O Dr. William Schaffner, especialista em medicina preventiva da Vanderbilt University e ex-membro do comitê, foi um dos que se manifestou. Ele afirmou que as principais entidades médicas do país, como a Academia Americana de Pediatria e o Colégio Americano de Obstetras e Ginecologistas, devem continuar a recomendar a vacinação universal no nascimento. "Acho que essas sociedades importantes continuarão a recomendar a vacina no nascimento", declarou.
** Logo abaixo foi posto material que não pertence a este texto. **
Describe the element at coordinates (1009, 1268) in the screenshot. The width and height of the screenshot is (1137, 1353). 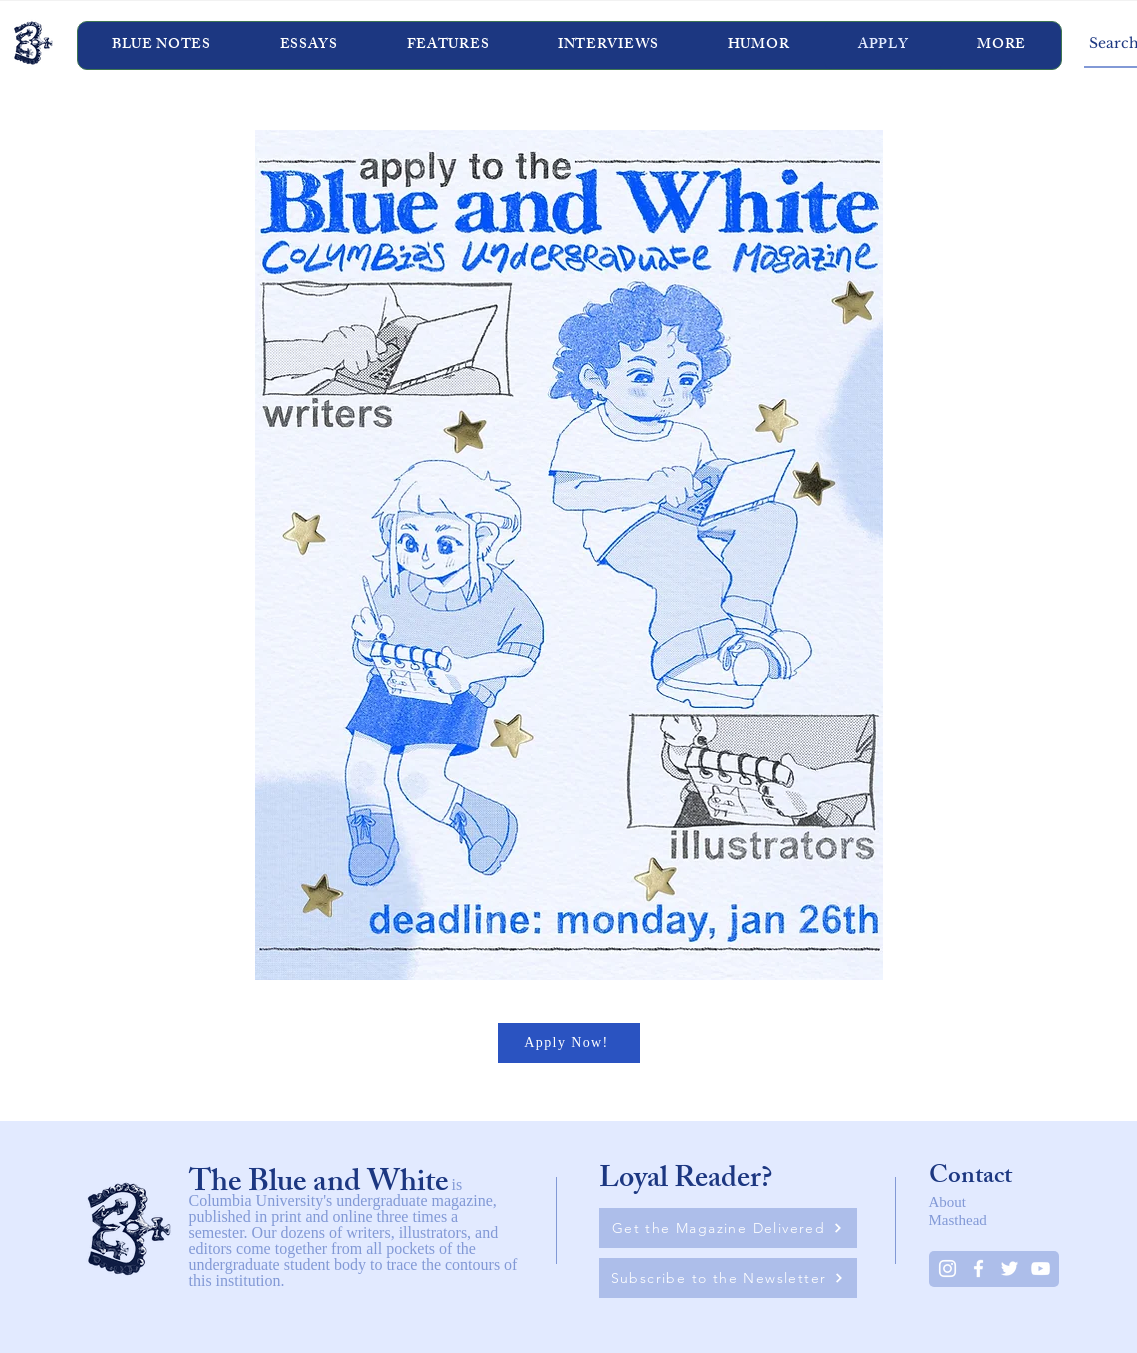 I see `[Twitter]` at that location.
Durante a reunião de dois dias que antecedeu a votação, houve debates acalorados. Dois membros do comitê argumentaram veementemente contra a mudança, destacando que não há novos dados que justifiquem a alteração e que existem décadas de informações comprovando a segurança e a eficácia da vacina. Joseph Hibbeln, ex-funcionário dos Institutos Nacionais de Saúde (NIH), alertou: "Veremos mais crianças, adolescentes e adultos infectados com hepatite B".
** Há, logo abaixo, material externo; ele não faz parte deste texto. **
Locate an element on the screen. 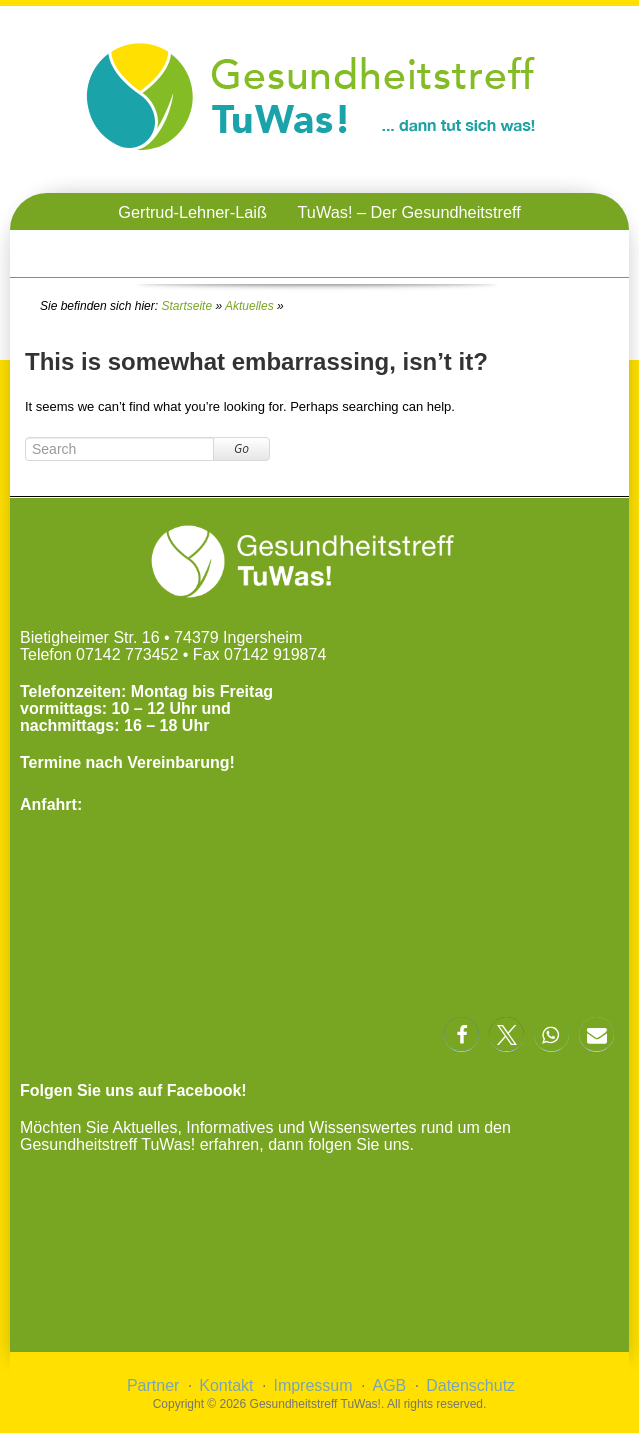 This screenshot has width=639, height=1433. Partner is located at coordinates (153, 1385).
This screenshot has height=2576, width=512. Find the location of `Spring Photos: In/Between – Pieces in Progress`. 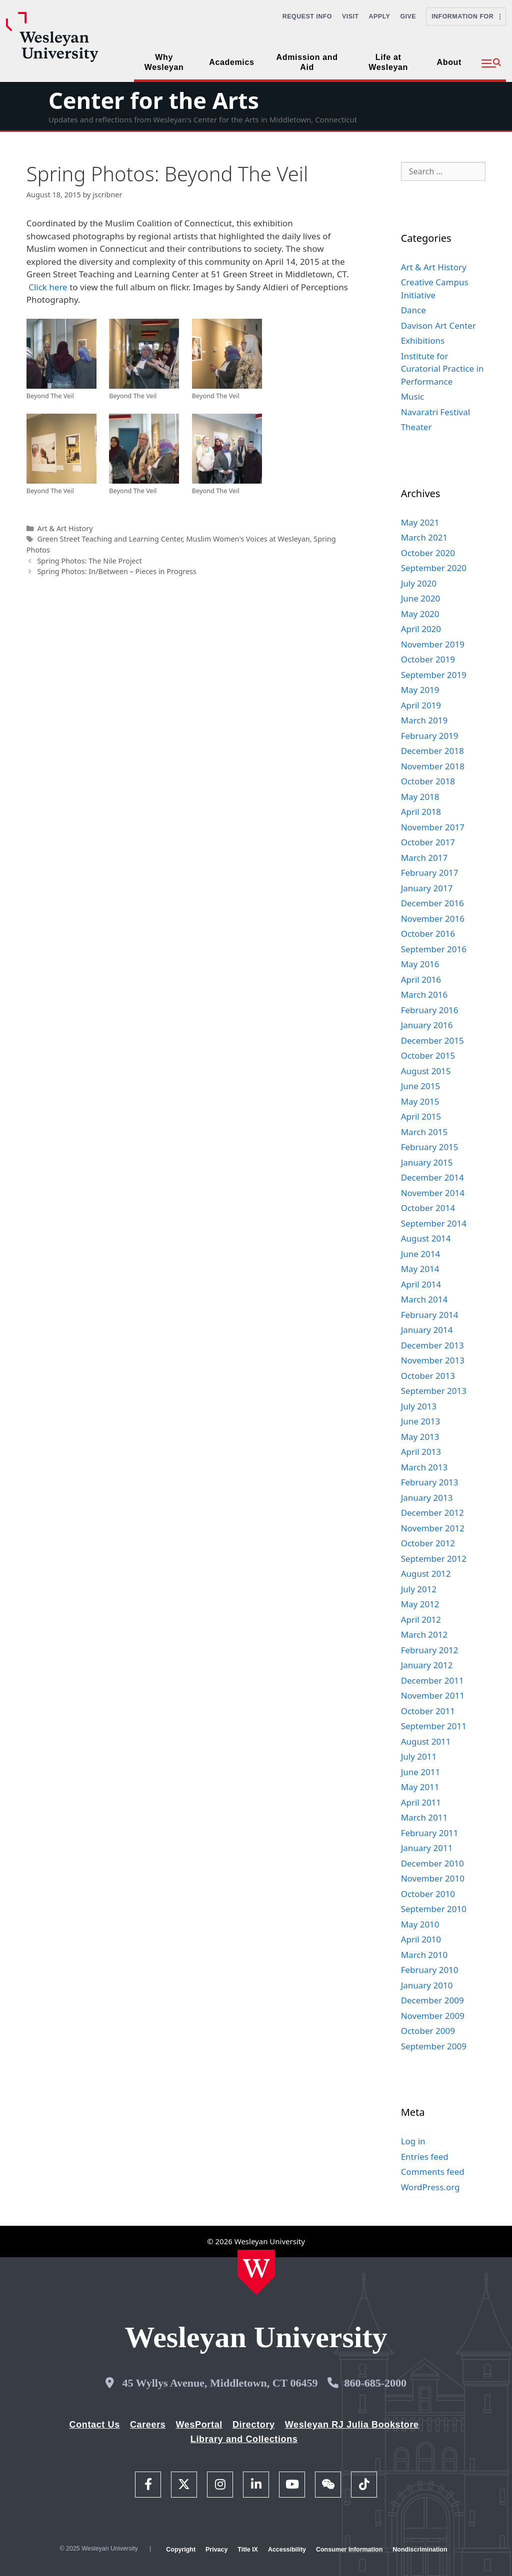 Spring Photos: In/Between – Pieces in Progress is located at coordinates (116, 571).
O contexto político por trás da decisão
A mudança na recomendação da vacina contra hepatite B não é um fato isolado. Ela faz parte de um esforço mais amplo do secretário de Saúde, Robert F. Kennedy Jr., para remodelar a política de vacinas dos EUA. Kennedy, fundador do grupo antivacina Children's Health Defense, demitiu em junho os 17 especialistas independentes que compunham o comitê anterior e os substituiu por um grupo que, em grande parte, apoia suas visões.
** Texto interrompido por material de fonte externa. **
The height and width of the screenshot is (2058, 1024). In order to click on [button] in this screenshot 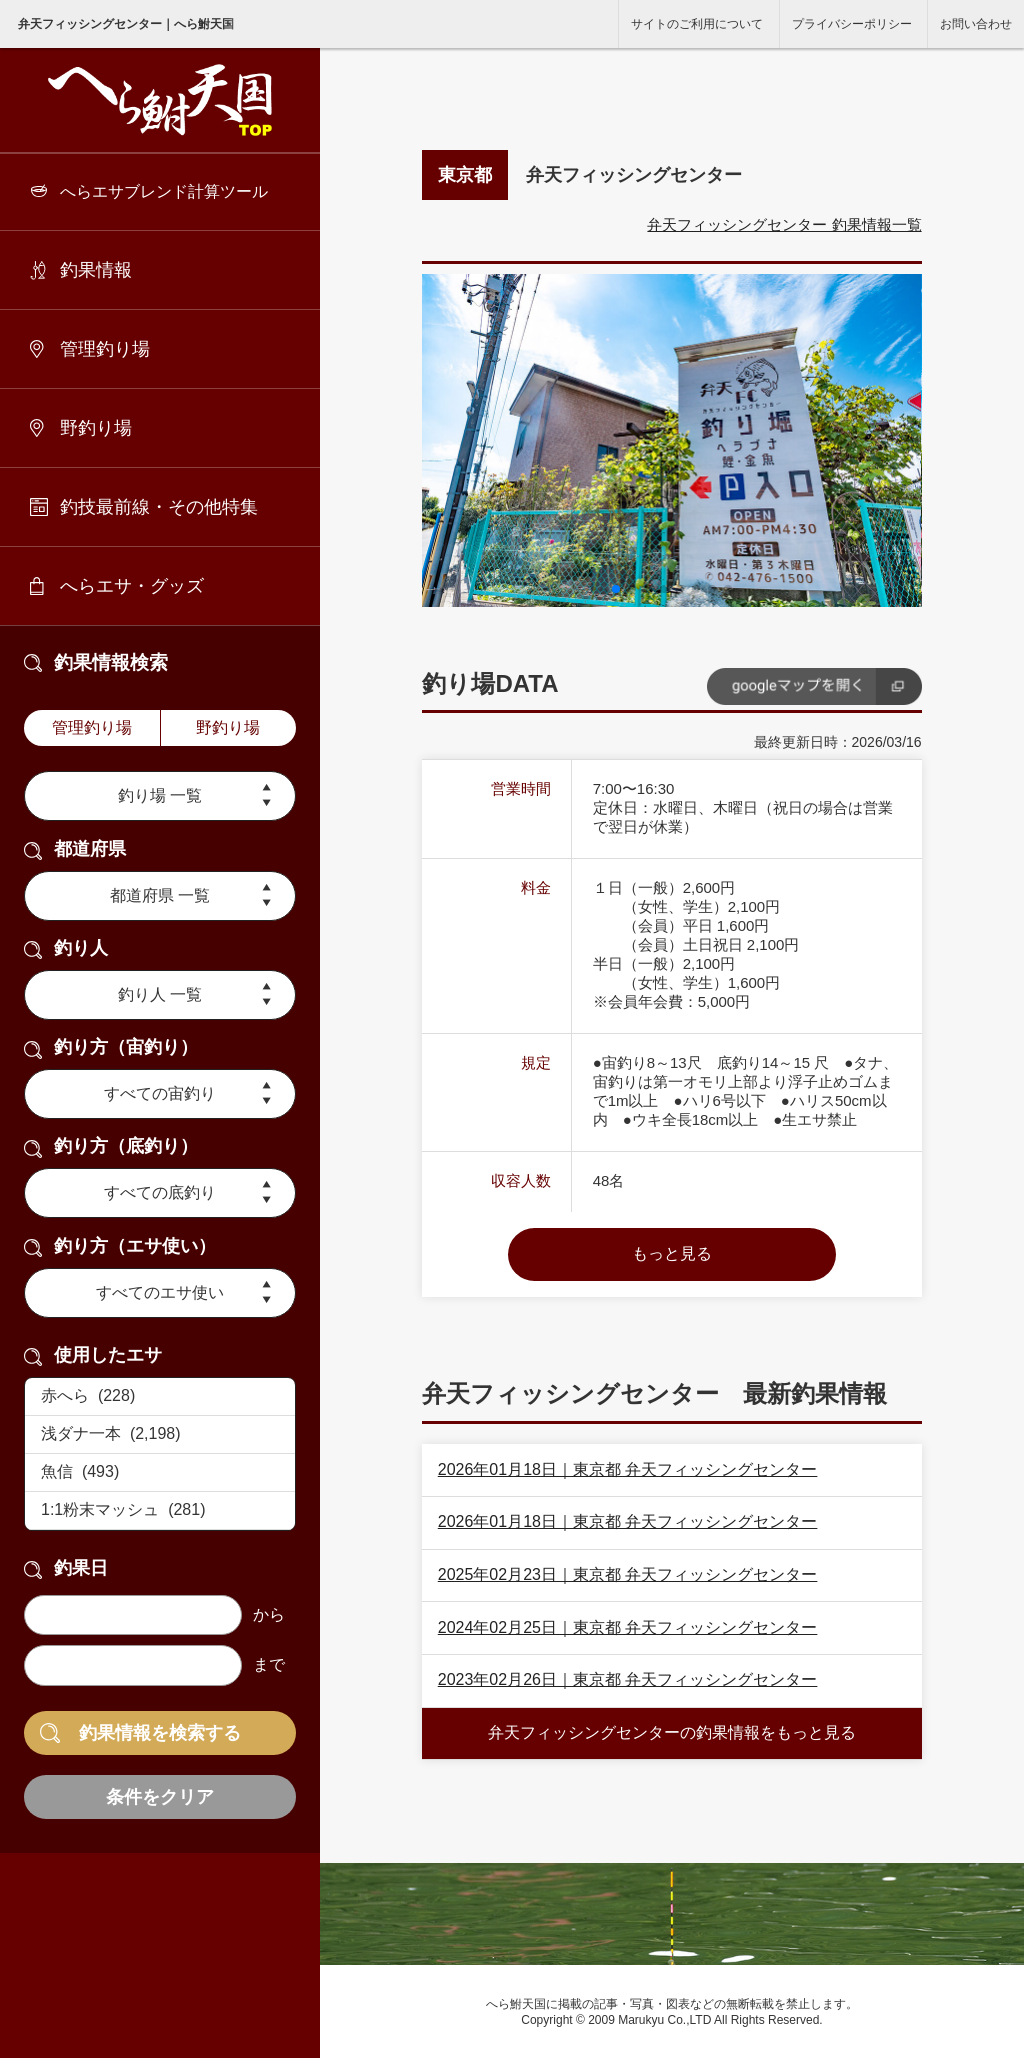 , I will do `click(616, 589)`.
Outras medidas controversas já haviam sido tomadas, incluindo o abandono de recomendações amplas para a vacina contra a Covid-19, o corte de financiamento para vacinas de mRNA e o aconselhamento, sem base científica comprovada, para que gestantes evitem o uso de Tylenol (paracetamol), alegando uma suposta ligação com autismo.
O comitê tem um papel crucial, pois suas recomendações orientam o Centro de Controle e Prevenção de Doenças (CDC) e afetam diretamente a cobertura dos planos de saúde americanos, servindo de guia para os médicos na escolha das vacinas para seus pacientes.
Posicionamento internacional e riscos à saúde
A decisão dos EUA coloca o país em descompasso com as diretrizes globais. A Organização Mundial da Saúde (OMS) recomenda que todos os bebês recebam a vacina contra a hepatite B o mais cedo possível após o nascimento, seguida de duas ou três doses com intervalo mínimo de quatro semanas. A OMS alerta que aproximadamente 95% dos recém-nascidos infectados desenvolvem a forma crônica da hepatite.
Alguns membros do novo comitê, como Retsef Levi, matemático do MIT, questionaram a segurança da vacina, apesar das vastas evidências científicas em contrário. "As pessoas deveriam desconfiar muito, muito mesmo, quando alguém lhes diz que algo é seguro, especialmente uma vacina", afirmou Levi durante os debates.
Especialistas independentes, no entanto, reforçam que a vacina contra hepatite B é uma das mais estudadas e seguras do mundo, e sua aplicação universal ao nascer é considerada um pilar da saúde pública moderna, responsável por prevenir milhares de infecções e casos de doença hepática a cada ano.